For timbers my first choice out of what you have would be the oak. You could use all of what you have, it's just none of the others would be my first choice.


----------



## deerhunter5555 (Jun 21, 2007)

Not looking to go the pegged timberframing route. I will be using bolts and nails. Looking to replicate a barn built around 1900...


----------



## RonM (Jan 6, 2008)

I would buy treated post for burying ........might cost a little ,but wouldnt submerge untreated wood....


----------



## kycountry (Jan 26, 2012)

Red Cedar makes great posts if they are big enough you can remove all the white sap wood. If you pour used motor oil on the bottoms, it helps protect the post from rotting even more.. I'll use all red cedar posts over treated posts any day..

Cedar makes good boxing lumber too... We use Popular for framing lumber, but it must stay dry!! Popular can also be used as boxing lumber if it's painted or somehow protected from the weather..

If I was building the barn from what you listed, here is how I would try to work it..

Cedar posts..all red.. no white sap wood.. 

popular/white oak framing remember that white oak is heavy.. oak on bottom, popular on top if I didn't have enough white oak..

white oak boxing
cedar boxing on the doors (this will be easier on the hinges..)
sell the hickory... or use it for fire wood...

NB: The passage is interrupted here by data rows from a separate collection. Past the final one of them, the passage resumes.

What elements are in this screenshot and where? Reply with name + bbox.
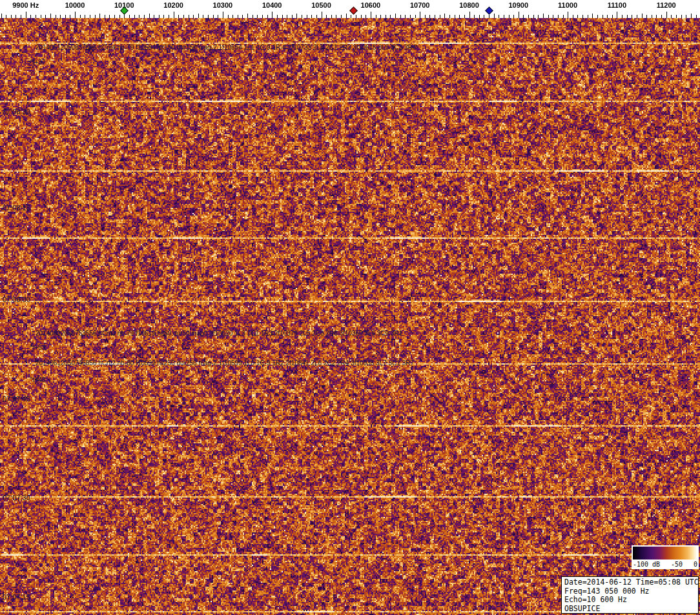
ruler-tick <box>242 15 243 18</box>
ruler-tick <box>163 15 164 18</box>
ruler-tick <box>656 15 657 18</box>
ruler-tick <box>21 15 21 18</box>
ruler-tick <box>474 15 475 18</box>
ruler-tick <box>597 15 598 18</box>
ruler-tick <box>612 15 613 18</box>
ruler-tick <box>149 14 150 18</box>
ruler-tick <box>676 15 677 18</box>
time-label: 07:07:30 <box>3 494 30 501</box>
ruler-tick <box>696 15 697 18</box>
ruler-tick <box>429 15 430 18</box>
spectrogram-app: 9900 Hz100001010010200103001040010500106… <box>0 0 700 615</box>
freq-label: 10900 <box>509 1 529 9</box>
colorbar-labels: -100 dB -50 0 <box>633 560 697 569</box>
ruler-tick <box>178 15 179 18</box>
time-label: 07:08:00 <box>3 296 30 303</box>
ruler-tick <box>90 15 90 18</box>
ruler-tick <box>129 15 130 18</box>
ruler-tick <box>282 15 283 18</box>
ruler-tick <box>356 15 356 18</box>
ruler-tick <box>114 15 115 18</box>
ruler-tick <box>513 15 514 18</box>
ruler-tick <box>85 15 85 18</box>
ruler-tick <box>159 15 160 18</box>
ruler-tick <box>223 12 223 18</box>
ruler-tick <box>361 15 362 18</box>
ruler-tick <box>287 15 287 18</box>
ruler-tick <box>213 15 214 18</box>
ruler-tick <box>464 15 465 18</box>
ruler-tick <box>60 15 61 18</box>
ruler-tick <box>410 15 411 18</box>
info-line-date: Date=2014-06-12 Time=05:08 UTC <box>564 578 698 587</box>
ruler-tick <box>183 15 184 18</box>
ruler-tick <box>538 15 539 18</box>
ruler-tick <box>519 12 519 18</box>
ruler-tick <box>119 15 120 18</box>
ruler-tick <box>607 15 608 18</box>
marker-red-diamond-icon <box>349 6 358 15</box>
ruler-tick <box>336 15 336 18</box>
ruler-tick <box>459 15 460 18</box>
ruler-tick <box>169 15 169 18</box>
colorbar-max-label: 0 <box>694 561 697 568</box>
ruler-tick <box>134 15 135 18</box>
ruler-tick <box>15 15 16 18</box>
ruler-tick <box>326 15 327 18</box>
ruler-tick <box>80 15 81 18</box>
detection-annotation: 20140612050837856 hCnt4 nb-79 f10584 hit… <box>36 44 416 51</box>
colorbar-legend: -100 dB -50 0 <box>632 545 699 569</box>
ruler-tick <box>405 15 406 18</box>
ruler-tick <box>553 15 553 18</box>
detection-annotation: 20140612050746856 hCnt2 nb-80 f10599 hit… <box>36 359 414 367</box>
ruler-tick <box>440 15 440 18</box>
ruler-tick <box>198 14 199 18</box>
ruler-tick <box>292 15 293 18</box>
detection-annotation: ^t+37 <box>30 59 45 66</box>
ruler-tick <box>45 15 46 18</box>
detection-annotation: 20140612050753556 hCnt3 nb-79 f10619 hit… <box>36 330 402 337</box>
ruler-tick <box>316 15 317 18</box>
spectrogram-canvas <box>0 18 700 615</box>
ruler-tick <box>652 15 652 18</box>
ruler-tick <box>208 15 209 18</box>
ruler-tick <box>509 15 510 18</box>
ruler-tick <box>533 15 534 18</box>
ruler-tick <box>637 15 637 18</box>
ruler-tick <box>646 15 647 18</box>
ruler-tick <box>548 15 549 18</box>
ruler-tick <box>617 12 617 18</box>
ruler-tick <box>380 15 381 18</box>
ruler-tick <box>296 14 297 18</box>
freq-label: 10600 <box>361 1 381 9</box>
ruler-tick <box>558 15 559 18</box>
ruler-tick <box>65 15 66 18</box>
ruler-tick <box>371 12 371 18</box>
ruler-tick <box>681 15 682 18</box>
freq-label: 10300 <box>213 1 233 9</box>
ruler-tick <box>479 15 480 18</box>
ruler-tick <box>11 15 12 18</box>
ruler-tick <box>484 15 484 18</box>
ruler-tick <box>247 14 248 18</box>
ruler-tick <box>455 15 455 18</box>
ruler-tick <box>577 15 578 18</box>
ruler-tick <box>238 15 238 18</box>
ruler-tick <box>95 15 96 18</box>
ruler-tick <box>395 14 396 18</box>
freq-label: 11200 <box>657 1 676 9</box>
ruler-tick <box>311 15 312 18</box>
ruler-tick <box>627 15 628 18</box>
ruler-tick <box>573 15 573 18</box>
time-label: 07:07:45 <box>3 395 30 403</box>
ruler-tick <box>499 15 499 18</box>
time-label: 07:08:15 <box>3 204 30 212</box>
ruler-tick <box>109 15 110 18</box>
time-label: 07:08:30 <box>3 108 30 116</box>
info-line-echo: Echo=10 600 Hz <box>564 596 698 605</box>
ruler-tick <box>449 15 450 18</box>
ruler-tick <box>365 15 366 18</box>
ruler-tick <box>351 15 351 18</box>
ruler-tick <box>105 15 105 18</box>
ruler-tick <box>56 15 56 18</box>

if there is a loft, white oak frame work under it... oak flooring...


----------



## vicker (Jul 11, 2003)

I made my cabin using a technique similar to building a pole building. I used black locust 6x6 for the posts, poplar 2x for the framework, white oak floor joists and red oak for the rafters. The cabin is on the peak of a hill and water drains away in alI directions I figure the posts will rot eventually, but it'll be after I'm no longer walking the earth.


----------



## deerhunter5555 (Jun 21, 2007)

vicker said:


> I made my cabin using a technique similar to building a pole building. I used black locust 6x6 for the posts, poplar 2x for the framework, white oak floor joists and red oak for the rafters. The cabin is on the peak of a hill and water drains away in alI directions I figure the posts will rot eventually, but it'll be after I'm no longer walking the earth.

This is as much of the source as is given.